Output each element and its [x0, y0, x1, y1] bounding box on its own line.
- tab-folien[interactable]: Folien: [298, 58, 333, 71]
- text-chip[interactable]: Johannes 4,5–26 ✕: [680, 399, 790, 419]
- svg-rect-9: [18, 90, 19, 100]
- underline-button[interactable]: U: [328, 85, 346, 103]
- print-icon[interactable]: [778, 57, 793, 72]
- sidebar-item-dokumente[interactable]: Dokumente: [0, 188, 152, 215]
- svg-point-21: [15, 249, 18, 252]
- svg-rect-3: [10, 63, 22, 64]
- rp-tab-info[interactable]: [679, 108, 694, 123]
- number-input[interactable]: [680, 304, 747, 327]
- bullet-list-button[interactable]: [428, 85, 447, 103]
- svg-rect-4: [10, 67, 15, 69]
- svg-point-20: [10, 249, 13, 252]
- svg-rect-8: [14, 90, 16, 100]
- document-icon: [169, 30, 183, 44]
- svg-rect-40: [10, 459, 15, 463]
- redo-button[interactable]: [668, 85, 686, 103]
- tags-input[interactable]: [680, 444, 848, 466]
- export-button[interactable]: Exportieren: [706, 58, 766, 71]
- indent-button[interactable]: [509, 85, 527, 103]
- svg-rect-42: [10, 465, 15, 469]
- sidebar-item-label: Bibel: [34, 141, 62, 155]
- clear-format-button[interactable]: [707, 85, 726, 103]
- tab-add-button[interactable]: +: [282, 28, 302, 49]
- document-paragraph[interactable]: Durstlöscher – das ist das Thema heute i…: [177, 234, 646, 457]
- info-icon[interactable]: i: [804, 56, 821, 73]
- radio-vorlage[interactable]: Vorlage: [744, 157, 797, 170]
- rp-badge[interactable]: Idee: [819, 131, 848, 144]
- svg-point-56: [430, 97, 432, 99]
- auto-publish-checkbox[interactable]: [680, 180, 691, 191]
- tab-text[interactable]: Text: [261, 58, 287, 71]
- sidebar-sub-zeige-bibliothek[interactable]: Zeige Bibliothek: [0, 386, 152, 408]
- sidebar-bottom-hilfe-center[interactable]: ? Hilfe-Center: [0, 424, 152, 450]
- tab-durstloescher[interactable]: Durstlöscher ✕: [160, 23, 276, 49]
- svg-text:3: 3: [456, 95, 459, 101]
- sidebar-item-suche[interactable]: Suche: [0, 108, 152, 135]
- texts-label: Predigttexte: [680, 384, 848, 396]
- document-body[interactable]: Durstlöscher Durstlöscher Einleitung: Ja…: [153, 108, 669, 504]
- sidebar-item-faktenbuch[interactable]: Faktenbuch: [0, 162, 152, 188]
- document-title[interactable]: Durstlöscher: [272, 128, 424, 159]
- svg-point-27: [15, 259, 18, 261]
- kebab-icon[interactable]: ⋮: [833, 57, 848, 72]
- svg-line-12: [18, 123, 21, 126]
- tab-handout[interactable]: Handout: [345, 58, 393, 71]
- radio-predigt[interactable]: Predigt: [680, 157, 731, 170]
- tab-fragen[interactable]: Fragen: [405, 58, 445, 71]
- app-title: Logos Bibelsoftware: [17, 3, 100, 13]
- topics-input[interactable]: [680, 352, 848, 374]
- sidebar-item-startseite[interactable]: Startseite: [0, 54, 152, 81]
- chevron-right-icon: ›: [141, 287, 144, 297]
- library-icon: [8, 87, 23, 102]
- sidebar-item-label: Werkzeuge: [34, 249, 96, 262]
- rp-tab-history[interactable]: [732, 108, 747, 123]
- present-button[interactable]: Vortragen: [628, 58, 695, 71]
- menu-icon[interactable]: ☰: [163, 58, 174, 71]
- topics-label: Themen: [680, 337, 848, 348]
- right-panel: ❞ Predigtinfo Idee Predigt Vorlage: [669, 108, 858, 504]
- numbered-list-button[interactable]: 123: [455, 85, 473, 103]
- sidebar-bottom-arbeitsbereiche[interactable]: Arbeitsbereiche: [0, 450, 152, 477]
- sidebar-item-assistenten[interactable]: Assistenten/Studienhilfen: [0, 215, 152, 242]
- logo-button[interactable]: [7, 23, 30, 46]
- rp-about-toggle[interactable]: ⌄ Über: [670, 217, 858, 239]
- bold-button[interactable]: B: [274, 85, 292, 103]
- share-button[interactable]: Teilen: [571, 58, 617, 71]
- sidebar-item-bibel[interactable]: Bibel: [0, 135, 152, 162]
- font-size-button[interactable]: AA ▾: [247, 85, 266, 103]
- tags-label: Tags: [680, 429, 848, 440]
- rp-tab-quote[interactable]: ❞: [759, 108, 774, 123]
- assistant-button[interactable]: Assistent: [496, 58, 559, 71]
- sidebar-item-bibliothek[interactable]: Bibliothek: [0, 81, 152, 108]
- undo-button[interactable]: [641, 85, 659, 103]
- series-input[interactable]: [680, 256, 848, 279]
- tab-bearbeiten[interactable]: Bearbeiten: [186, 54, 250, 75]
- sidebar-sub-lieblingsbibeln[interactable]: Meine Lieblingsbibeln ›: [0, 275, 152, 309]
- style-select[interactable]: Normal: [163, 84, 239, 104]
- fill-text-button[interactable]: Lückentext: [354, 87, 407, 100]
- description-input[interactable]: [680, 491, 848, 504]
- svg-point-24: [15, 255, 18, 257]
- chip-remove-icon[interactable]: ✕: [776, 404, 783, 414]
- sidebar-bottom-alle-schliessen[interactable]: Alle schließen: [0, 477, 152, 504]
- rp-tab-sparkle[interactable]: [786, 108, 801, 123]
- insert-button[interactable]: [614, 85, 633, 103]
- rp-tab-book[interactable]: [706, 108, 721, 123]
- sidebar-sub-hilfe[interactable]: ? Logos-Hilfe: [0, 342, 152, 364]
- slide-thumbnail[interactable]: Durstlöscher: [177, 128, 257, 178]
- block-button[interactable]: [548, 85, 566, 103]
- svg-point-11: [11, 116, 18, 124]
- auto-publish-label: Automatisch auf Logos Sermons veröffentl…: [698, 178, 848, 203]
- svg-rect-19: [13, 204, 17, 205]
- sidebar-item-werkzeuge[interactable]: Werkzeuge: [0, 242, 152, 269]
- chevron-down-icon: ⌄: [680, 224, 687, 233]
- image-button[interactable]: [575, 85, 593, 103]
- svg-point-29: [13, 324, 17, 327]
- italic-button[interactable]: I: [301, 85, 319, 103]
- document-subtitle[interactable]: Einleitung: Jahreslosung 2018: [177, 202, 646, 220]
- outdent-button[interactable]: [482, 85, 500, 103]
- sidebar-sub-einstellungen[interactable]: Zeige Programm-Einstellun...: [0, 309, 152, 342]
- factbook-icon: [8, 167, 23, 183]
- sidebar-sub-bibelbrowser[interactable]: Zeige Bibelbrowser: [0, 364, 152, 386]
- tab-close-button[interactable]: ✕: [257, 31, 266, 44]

..............................

### Directions
Would you set the entries down again, exactly as they were written?

### Result
Output each element and its [x0, y0, x1, y1] bounding box on its own line.
- tab-folien[interactable]: Folien: [298, 58, 333, 71]
- text-chip[interactable]: Johannes 4,5–26 ✕: [680, 399, 790, 419]
- svg-rect-9: [18, 90, 19, 100]
- underline-button[interactable]: U: [328, 85, 346, 103]
- print-icon[interactable]: [778, 57, 793, 72]
- sidebar-item-dokumente[interactable]: Dokumente: [0, 188, 152, 215]
- svg-point-21: [15, 249, 18, 252]
- svg-rect-3: [10, 63, 22, 64]
- rp-tab-info[interactable]: [679, 108, 694, 123]
- number-input[interactable]: [680, 304, 747, 327]
- bullet-list-button[interactable]: [428, 85, 447, 103]
- svg-rect-4: [10, 67, 15, 69]
- svg-point-20: [10, 249, 13, 252]
- svg-rect-8: [14, 90, 16, 100]
- document-icon: [169, 30, 183, 44]
- svg-rect-40: [10, 459, 15, 463]
- redo-button[interactable]: [668, 85, 686, 103]
- tags-input[interactable]: [680, 444, 848, 466]
- export-button[interactable]: Exportieren: [706, 58, 766, 71]
- indent-button[interactable]: [509, 85, 527, 103]
- svg-rect-42: [10, 465, 15, 469]
- sidebar-item-label: Bibel: [34, 141, 62, 155]
- clear-format-button[interactable]: [707, 85, 726, 103]
- tab-add-button[interactable]: +: [282, 28, 302, 49]
- document-paragraph[interactable]: Durstlöscher – das ist das Thema heute i…: [177, 234, 646, 457]
- info-icon[interactable]: i: [804, 56, 821, 73]
- radio-vorlage[interactable]: Vorlage: [744, 157, 797, 170]
- rp-badge[interactable]: Idee: [819, 131, 848, 144]
- svg-point-56: [430, 97, 432, 99]
- auto-publish-checkbox[interactable]: [680, 180, 691, 191]
- tab-text[interactable]: Text: [261, 58, 287, 71]
- sidebar-sub-zeige-bibliothek[interactable]: Zeige Bibliothek: [0, 386, 152, 408]
- sidebar-bottom-hilfe-center[interactable]: ? Hilfe-Center: [0, 424, 152, 450]
- tab-durstloescher[interactable]: Durstlöscher ✕: [160, 23, 276, 49]
- svg-text:3: 3: [456, 95, 459, 101]
- sidebar-item-suche[interactable]: Suche: [0, 108, 152, 135]
- texts-label: Predigttexte: [680, 384, 848, 396]
- document-body[interactable]: Durstlöscher Durstlöscher Einleitung: Ja…: [153, 108, 669, 504]
- sidebar-item-faktenbuch[interactable]: Faktenbuch: [0, 162, 152, 188]
- document-title[interactable]: Durstlöscher: [272, 128, 424, 159]
- svg-point-27: [15, 259, 18, 261]
- kebab-icon[interactable]: ⋮: [833, 57, 848, 72]
- svg-line-12: [18, 123, 21, 126]
- tab-handout[interactable]: Handout: [345, 58, 393, 71]
- radio-predigt[interactable]: Predigt: [680, 157, 731, 170]
- tab-fragen[interactable]: Fragen: [405, 58, 445, 71]
- app-title: Logos Bibelsoftware: [17, 3, 100, 13]
- topics-input[interactable]: [680, 352, 848, 374]
- sidebar-item-startseite[interactable]: Startseite: [0, 54, 152, 81]
- chevron-right-icon: ›: [141, 287, 144, 297]
- library-icon: [8, 87, 23, 102]
- sidebar-item-label: Werkzeuge: [34, 249, 96, 262]
- rp-tab-history[interactable]: [732, 108, 747, 123]
- present-button[interactable]: Vortragen: [628, 58, 695, 71]
- menu-icon[interactable]: ☰: [163, 58, 174, 71]
- topics-label: Themen: [680, 337, 848, 348]
- right-panel: ❞ Predigtinfo Idee Predigt Vorlage: [669, 108, 858, 504]
- numbered-list-button[interactable]: 123: [455, 85, 473, 103]
- sidebar-bottom-arbeitsbereiche[interactable]: Arbeitsbereiche: [0, 450, 152, 477]
- sidebar-item-assistenten[interactable]: Assistenten/Studienhilfen: [0, 215, 152, 242]
- logo-button[interactable]: [7, 23, 30, 46]
- rp-about-toggle[interactable]: ⌄ Über: [670, 217, 858, 239]
- bold-button[interactable]: B: [274, 85, 292, 103]
- share-button[interactable]: Teilen: [571, 58, 617, 71]
- sidebar-item-bibel[interactable]: Bibel: [0, 135, 152, 162]
- font-size-button[interactable]: AA ▾: [247, 85, 266, 103]
- tags-label: Tags: [680, 429, 848, 440]
- rp-tab-quote[interactable]: ❞: [759, 108, 774, 123]
- assistant-button[interactable]: Assistent: [496, 58, 559, 71]
- sidebar-item-bibliothek[interactable]: Bibliothek: [0, 81, 152, 108]
- undo-button[interactable]: [641, 85, 659, 103]
- series-input[interactable]: [680, 256, 848, 279]
- tab-bearbeiten[interactable]: Bearbeiten: [186, 54, 250, 75]
- sidebar-sub-lieblingsbibeln[interactable]: Meine Lieblingsbibeln ›: [0, 275, 152, 309]
- style-select[interactable]: Normal: [163, 84, 239, 104]
- fill-text-button[interactable]: Lückentext: [354, 87, 407, 100]
- description-input[interactable]: [680, 491, 848, 504]
- svg-point-24: [15, 255, 18, 257]
- chip-remove-icon[interactable]: ✕: [776, 404, 783, 414]
- sidebar-bottom-alle-schliessen[interactable]: Alle schließen: [0, 477, 152, 504]
- rp-tab-sparkle[interactable]: [786, 108, 801, 123]
- insert-button[interactable]: [614, 85, 633, 103]
- rp-tab-book[interactable]: [706, 108, 721, 123]
- sidebar-sub-hilfe[interactable]: ? Logos-Hilfe: [0, 342, 152, 364]
- slide-thumbnail[interactable]: Durstlöscher: [177, 128, 257, 178]
- block-button[interactable]: [548, 85, 566, 103]
- svg-point-11: [11, 116, 18, 124]
- auto-publish-label: Automatisch auf Logos Sermons veröffentl…: [698, 178, 848, 203]
- svg-rect-19: [13, 204, 17, 205]
- sidebar-item-werkzeuge[interactable]: Werkzeuge: [0, 242, 152, 269]
- chevron-down-icon: ⌄: [680, 224, 687, 233]
- image-button[interactable]: [575, 85, 593, 103]
- svg-point-29: [13, 324, 17, 327]
- italic-button[interactable]: I: [301, 85, 319, 103]
- document-subtitle[interactable]: Einleitung: Jahreslosung 2018: [177, 202, 646, 220]
- outdent-button[interactable]: [482, 85, 500, 103]
- sidebar-sub-einstellungen[interactable]: Zeige Programm-Einstellun...: [0, 309, 152, 342]
- factbook-icon: [8, 167, 23, 183]
- sidebar-sub-bibelbrowser[interactable]: Zeige Bibelbrowser: [0, 364, 152, 386]
- tab-close-button[interactable]: ✕: [257, 31, 266, 44]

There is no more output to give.